§ **Work instructions**
All of the data goes into your copy exactly as written. Images do not.

§ **Input material**
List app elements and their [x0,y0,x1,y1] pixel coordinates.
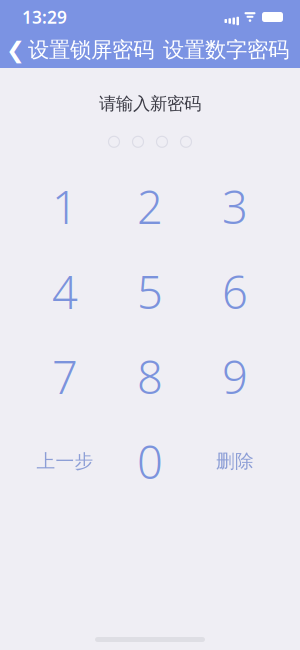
button[interactable]: 7 [27,345,103,407]
staticText: ❮ [6,37,25,63]
staticText: 请输入新密码 [99,93,201,114]
staticText: 5 [137,261,163,321]
staticText: 4 [52,261,78,321]
button[interactable]: 8 [112,345,188,407]
button[interactable]: 3 [197,175,273,237]
button[interactable]: 9 [197,345,273,407]
button[interactable]: 2 [112,175,188,237]
staticText: 3 [222,176,248,236]
staticText: 1 [52,176,78,236]
staticText: 上一步 [36,450,94,473]
staticText: 9 [222,346,248,406]
staticText: 13:29 [22,6,67,28]
button[interactable]: 5 [112,260,188,322]
staticText: 6 [222,261,248,321]
button[interactable]: 0 [112,430,188,492]
staticText: 7 [52,346,78,406]
button[interactable]: 1 [27,175,103,237]
staticText: 删除 [216,450,254,473]
button[interactable]: 上一步 [27,430,103,492]
staticText: 2 [137,176,163,236]
staticText: 8 [137,346,163,406]
staticText: 设置锁屏密码 [28,37,154,63]
button[interactable]: 删除 [197,430,273,492]
staticText: 0 [137,431,163,491]
staticText: 设置数字密码 [163,37,289,63]
button[interactable]: 返回设置锁屏密码 [0,35,158,65]
button[interactable]: 4 [27,260,103,322]
button[interactable]: 6 [197,260,273,322]
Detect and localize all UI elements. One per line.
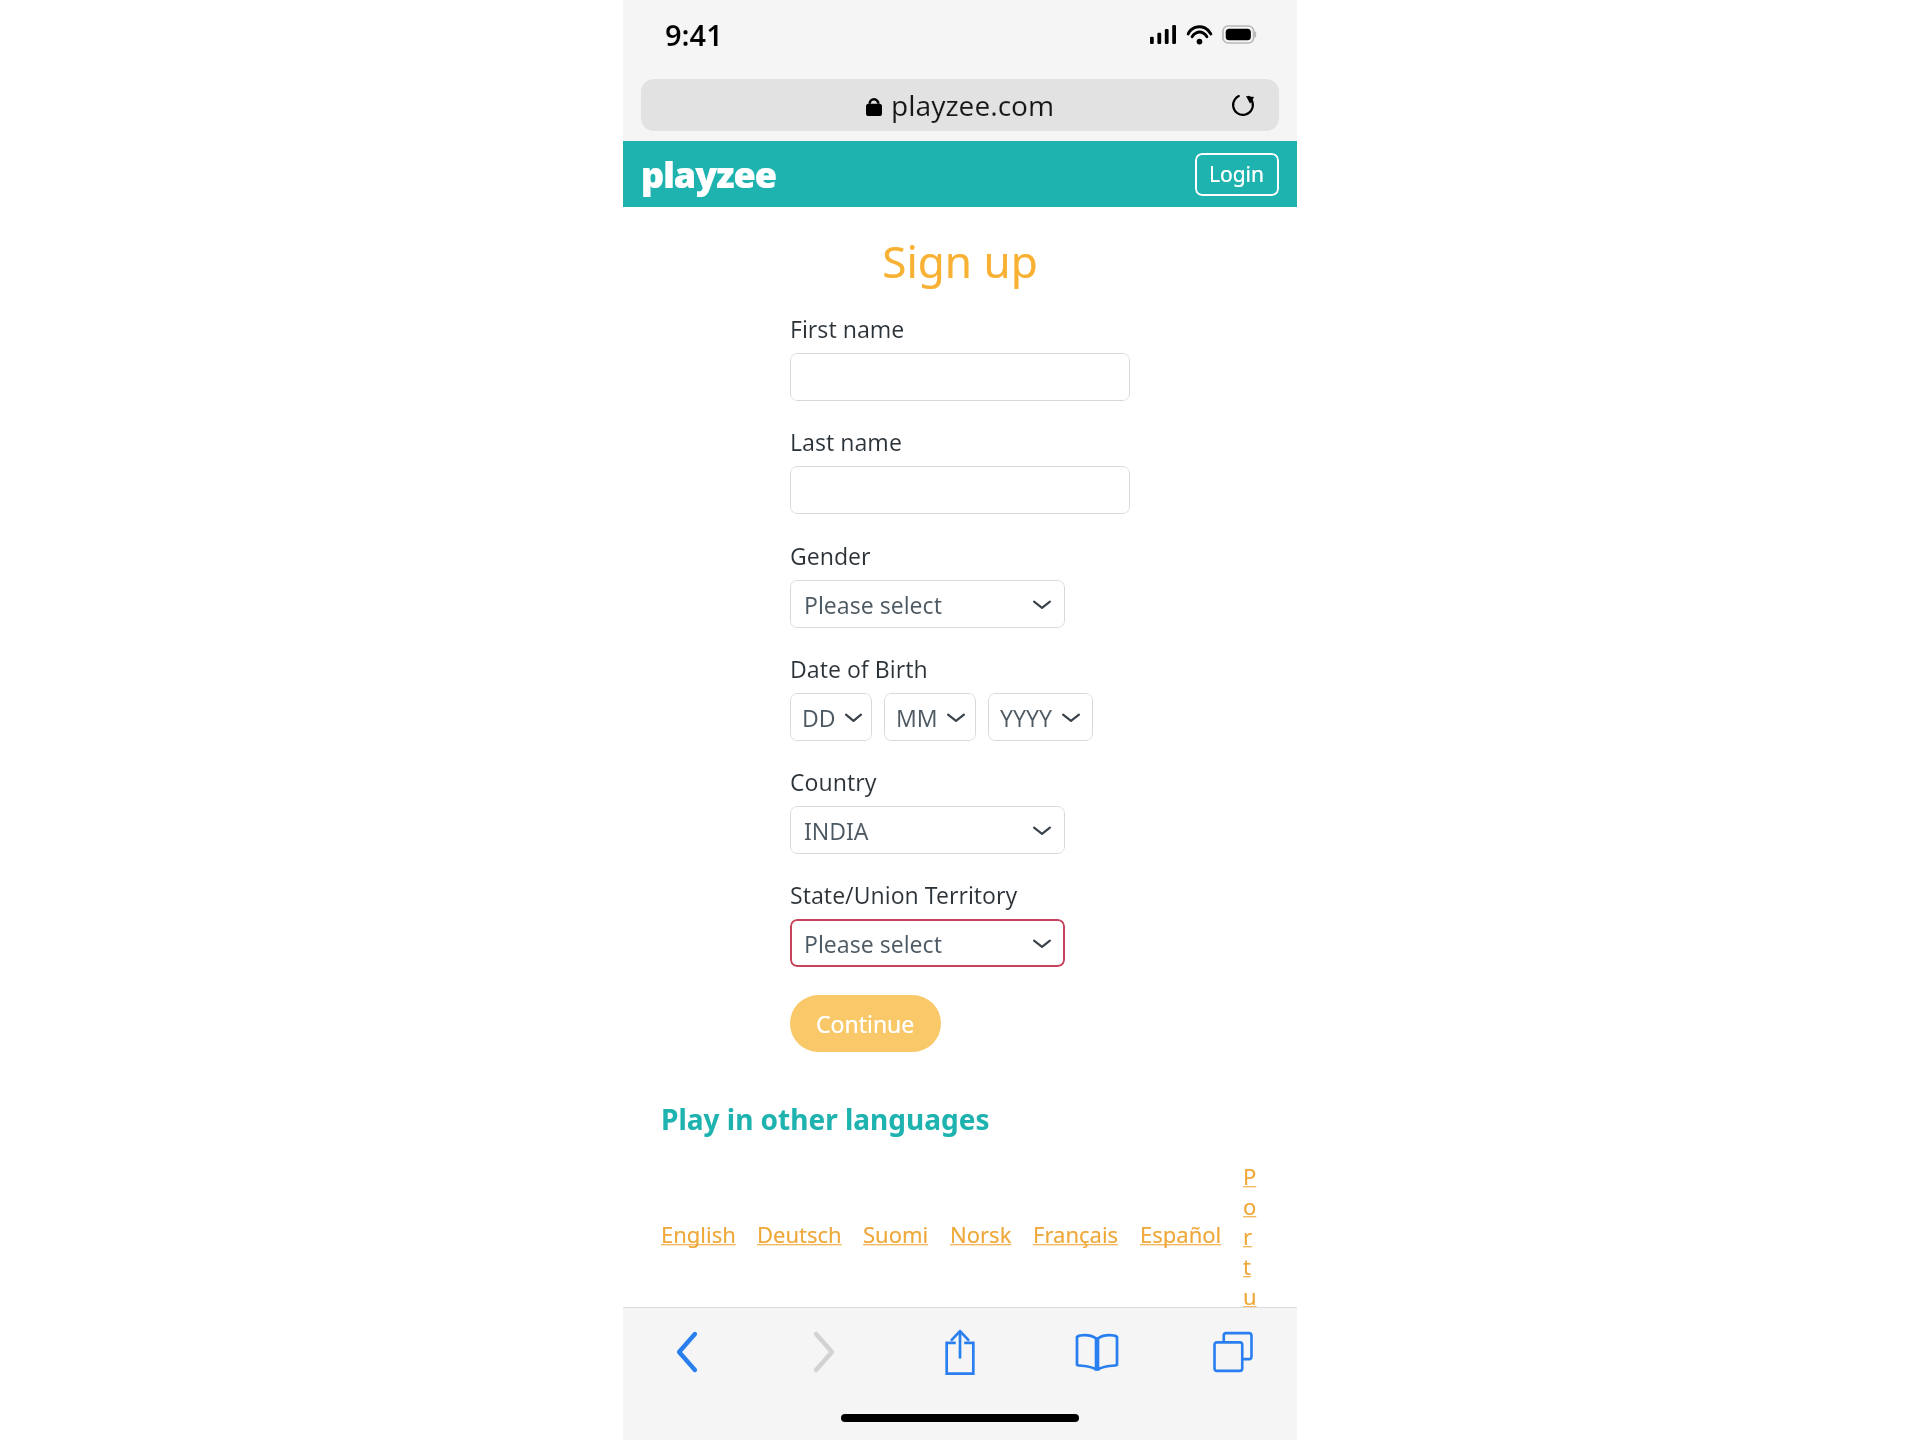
staticText: Norsk [950,1219,1012,1249]
staticText: Continue [816,1008,915,1039]
staticText: Deutsch [757,1219,842,1249]
button[interactable]: Reload [1223,85,1263,125]
button[interactable]: MM [884,693,976,741]
button[interactable]: Login [1195,153,1279,196]
staticText: INDIA [804,815,869,846]
staticText: MM [896,702,938,733]
staticText: Please select [804,589,942,620]
button[interactable]: Continue [790,995,941,1052]
button[interactable]: Español [1140,1219,1222,1249]
button[interactable]: Norsk [950,1219,1012,1249]
button[interactable]: Forward [786,1317,862,1387]
staticText: Español [1140,1219,1222,1249]
button[interactable]: Please select [790,919,1065,967]
staticText: 9:41 [665,15,723,54]
staticText: First name [790,313,905,344]
button[interactable]: Bookmarks [1059,1317,1135,1387]
staticText: DD [802,702,836,733]
staticText: Login [1209,160,1265,189]
staticText: Suomi [863,1219,929,1249]
staticText: State/Union Territory [790,879,1018,910]
staticText: Sign up [623,231,1297,291]
button[interactable]: Back [649,1317,725,1387]
staticText: Country [790,766,877,797]
button[interactable]: INDIA [790,806,1065,854]
button[interactable]: DD [790,693,872,741]
staticText: Português [1243,1161,1259,1307]
staticText: Date of Birth [790,653,928,684]
staticText: YYYY [1000,702,1053,733]
button[interactable]: Share [922,1317,998,1387]
button[interactable]: Français [1033,1219,1119,1249]
button[interactable]: English [661,1219,736,1249]
staticText: Français [1033,1219,1119,1249]
button[interactable]: playzee.com [641,79,1279,131]
staticText: playzee.com [891,86,1055,124]
button[interactable]: YYYY [988,693,1093,741]
button[interactable]: Português [1243,1161,1259,1307]
button[interactable] [790,353,1130,401]
staticText: Last name [790,426,902,457]
staticText: playzee [641,150,776,199]
staticText: Play in other languages [661,1100,990,1138]
button[interactable]: Suomi [863,1219,929,1249]
staticText: English [661,1219,736,1249]
button[interactable] [790,466,1130,514]
button[interactable]: Please select [790,580,1065,628]
staticText: Please select [804,928,942,959]
button[interactable]: Deutsch [757,1219,842,1249]
staticText: Gender [790,540,871,571]
button[interactable]: Tabs [1195,1317,1271,1387]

§ **Task result**
List app elements and their [x0,y0,x1,y1] pixel coordinates.
button[interactable]: 7 [27,345,103,407]
staticText: ❮ [6,37,25,63]
staticText: 请输入新密码 [99,93,201,114]
staticText: 5 [137,261,163,321]
staticText: 4 [52,261,78,321]
button[interactable]: 8 [112,345,188,407]
button[interactable]: 3 [197,175,273,237]
button[interactable]: 9 [197,345,273,407]
button[interactable]: 2 [112,175,188,237]
staticText: 3 [222,176,248,236]
staticText: 1 [52,176,78,236]
staticText: 上一步 [36,450,94,473]
staticText: 9 [222,346,248,406]
staticText: 13:29 [22,6,67,28]
button[interactable]: 5 [112,260,188,322]
staticText: 6 [222,261,248,321]
button[interactable]: 0 [112,430,188,492]
staticText: 7 [52,346,78,406]
button[interactable]: 1 [27,175,103,237]
staticText: 删除 [216,450,254,473]
button[interactable]: 上一步 [27,430,103,492]
staticText: 2 [137,176,163,236]
staticText: 8 [137,346,163,406]
staticText: 设置锁屏密码 [28,37,154,63]
button[interactable]: 删除 [197,430,273,492]
staticText: 0 [137,431,163,491]
staticText: 设置数字密码 [163,37,289,63]
button[interactable]: 返回设置锁屏密码 [0,35,158,65]
button[interactable]: 4 [27,260,103,322]
button[interactable]: 6 [197,260,273,322]
Detect and localize all UI elements. One per line.
staticText: Norsk [950,1219,1012,1249]
staticText: Continue [816,1008,915,1039]
staticText: Deutsch [757,1219,842,1249]
button[interactable]: Reload [1223,85,1263,125]
button[interactable]: MM [884,693,976,741]
button[interactable]: Login [1195,153,1279,196]
staticText: INDIA [804,815,869,846]
staticText: MM [896,702,938,733]
staticText: Please select [804,589,942,620]
button[interactable]: Continue [790,995,941,1052]
button[interactable]: Español [1140,1219,1222,1249]
button[interactable]: Norsk [950,1219,1012,1249]
button[interactable]: Forward [786,1317,862,1387]
staticText: Español [1140,1219,1222,1249]
button[interactable]: Please select [790,919,1065,967]
staticText: 9:41 [665,15,723,54]
staticText: First name [790,313,905,344]
button[interactable]: Bookmarks [1059,1317,1135,1387]
staticText: DD [802,702,836,733]
staticText: Login [1209,160,1265,189]
staticText: Suomi [863,1219,929,1249]
staticText: State/Union Territory [790,879,1018,910]
staticText: Sign up [623,231,1297,291]
button[interactable]: Back [649,1317,725,1387]
staticText: Country [790,766,877,797]
button[interactable]: INDIA [790,806,1065,854]
button[interactable]: DD [790,693,872,741]
staticText: Português [1243,1161,1259,1307]
staticText: Date of Birth [790,653,928,684]
staticText: YYYY [1000,702,1053,733]
button[interactable]: Share [922,1317,998,1387]
button[interactable]: Français [1033,1219,1119,1249]
button[interactable]: English [661,1219,736,1249]
staticText: Français [1033,1219,1119,1249]
button[interactable]: playzee.com [641,79,1279,131]
staticText: playzee.com [891,86,1055,124]
button[interactable]: YYYY [988,693,1093,741]
button[interactable]: Português [1243,1161,1259,1307]
button[interactable] [790,353,1130,401]
staticText: Last name [790,426,902,457]
staticText: playzee [641,150,776,199]
staticText: Play in other languages [661,1100,990,1138]
button[interactable]: Suomi [863,1219,929,1249]
staticText: English [661,1219,736,1249]
button[interactable] [790,466,1130,514]
button[interactable]: Please select [790,580,1065,628]
staticText: Please select [804,928,942,959]
button[interactable]: Deutsch [757,1219,842,1249]
staticText: Gender [790,540,871,571]
button[interactable]: Tabs [1195,1317,1271,1387]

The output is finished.